A video released by the U.S. Department of Agriculture shows the dangerous results of a practice known as soring on horses.
The AVMA says that soring is “the harmful act of intentionally inflicting pain on Tennessee Walking Horses and other gaited breeds through the use of chemical and physical means, such as hard acrylic wedged in between a horse’s shoe pads and sole, the application irritants like kerosene or cinnamon oil, or overly tight metal hoof bands.”
Veterinarian assistants work with a variety of animals, including horses, which can be victims of painful practices like soring.

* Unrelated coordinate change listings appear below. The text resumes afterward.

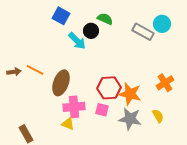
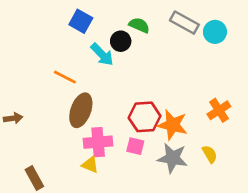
gray rectangle: (143, 32) -> (184, 23), moved
orange line: (35, 70) -> (65, 77), moved
brown arrow: (14, 72) -> (13, 118), moved

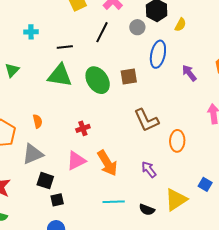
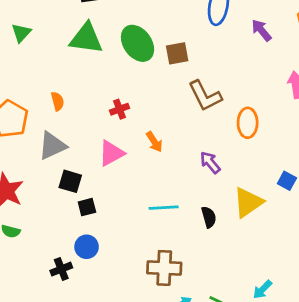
brown square: (129, 76) -> (177, 53), moved
orange arrow: (107, 163) -> (154, 142), moved, size x0.6
black semicircle: (147, 210) -> (209, 217), turned -126

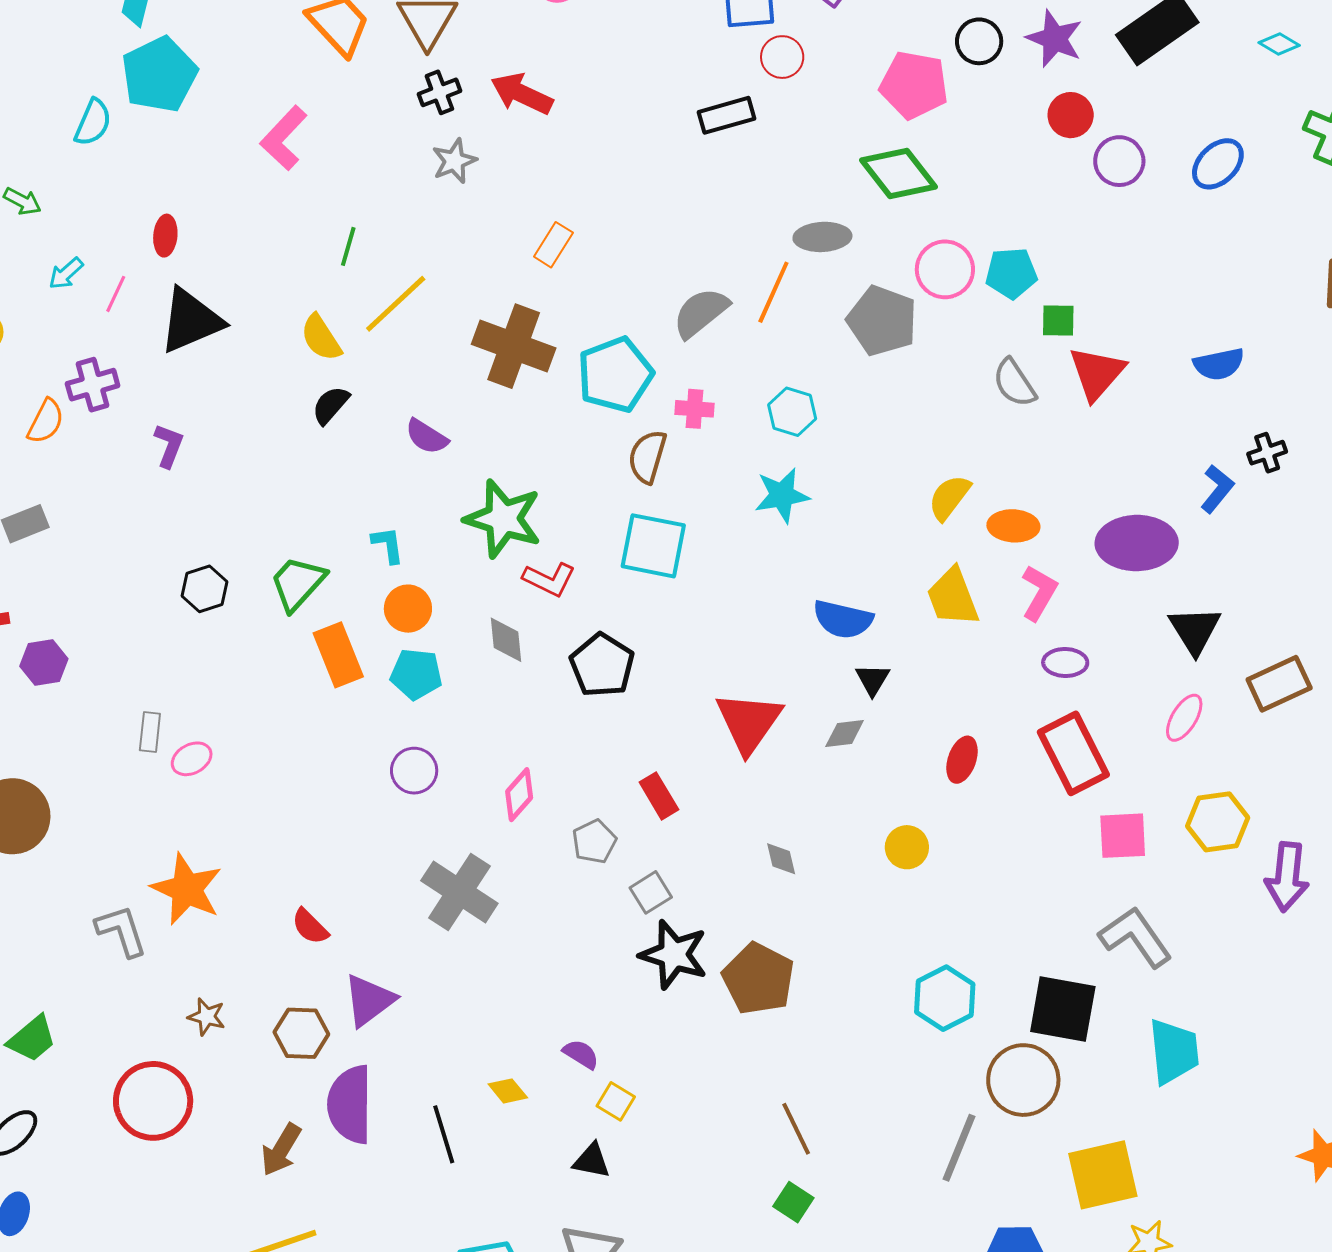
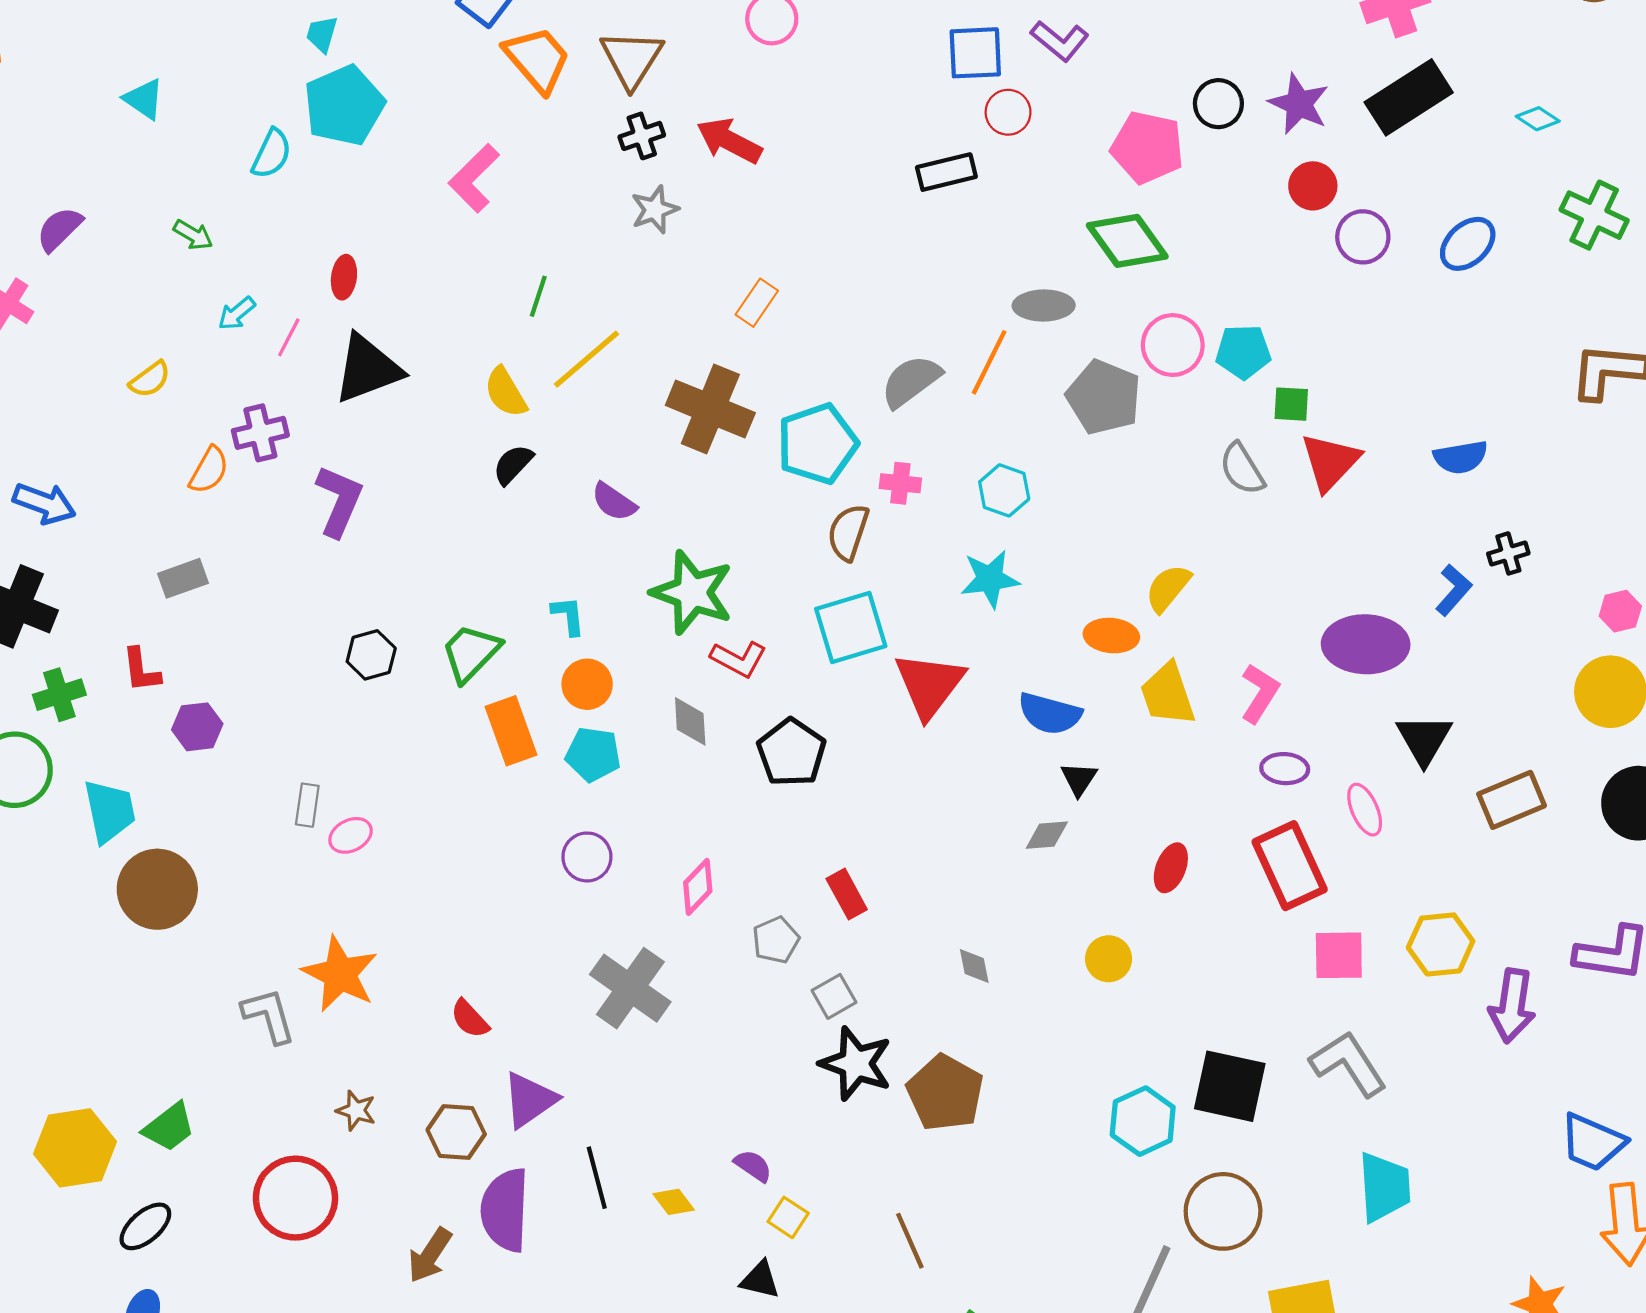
purple L-shape: (169, 446) -> (339, 501), size x1.5
orange ellipse: (1013, 526) -> (1111, 636), moved
cyan square: (653, 546) -> (851, 627), turned -30
pink ellipse: (1184, 718) -> (1365, 810), moved, turned -57
red triangle: (749, 722) -> (929, 685), moved
black square: (1063, 1009) -> (1230, 1086), moved
brown line: (796, 1129) -> (910, 1241), moved
black line: (444, 1134) -> (597, 1178), moved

“This USDA video underscores the concern that the cruel and illegal practice of soring is still a big problem in the walking horse industry. This is why the AVMA fully supports passage of the PAST Act,” Ron DeHaven, CEO of the American Veterinary Medical Association (AVMA), said in a press release. “Despite the fact that soring has been illegal for more than 40 years under the Horse Protection Act, we are still seeing these inhumane practices inflicted on the nation’s walking horses. This new USDA video footage illustrates the need for the PAST Act to strengthen the USDA’s ability to prevent soring and the resulting suffering of the horses who are victims of this practice.”
Veterinarian professionals work to treat animals who are the victims of painful practices, but they are also on the frontline in helping to spot the symptoms of these types of problems, such as soring with horses.